** Exercise details **
Could you copy each line of the entries that contains "link"?

** Information supplied **
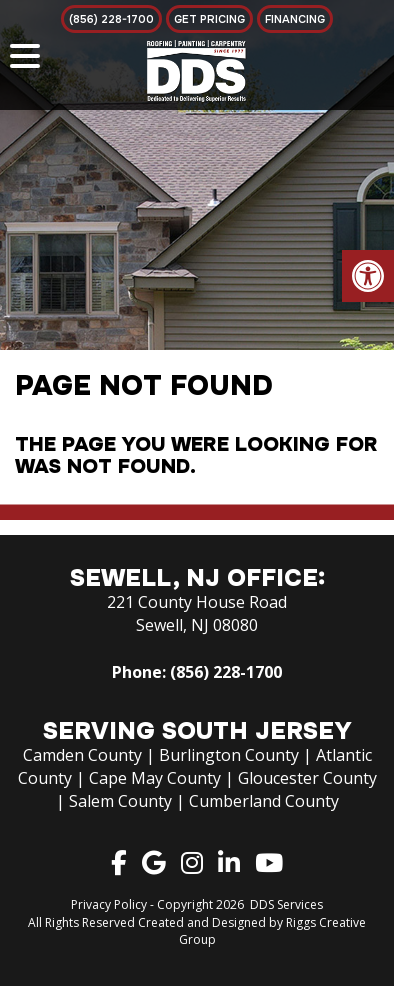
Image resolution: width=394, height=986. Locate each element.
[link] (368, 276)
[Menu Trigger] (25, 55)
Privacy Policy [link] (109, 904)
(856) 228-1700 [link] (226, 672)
--
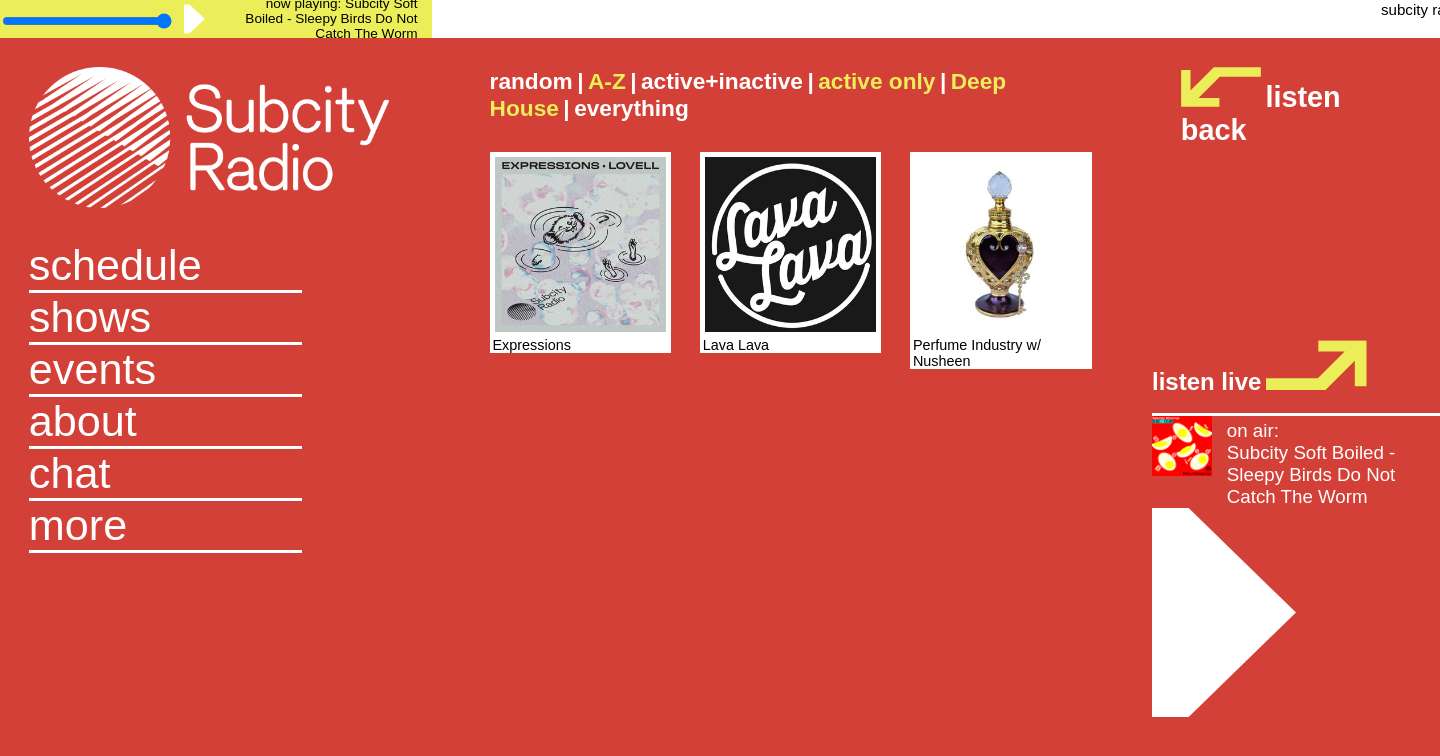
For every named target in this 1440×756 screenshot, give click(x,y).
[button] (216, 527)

** Task answer **
[link] (368, 276)
Privacy Policy [link] (109, 904)
(856) 228-1700 [link] (226, 672)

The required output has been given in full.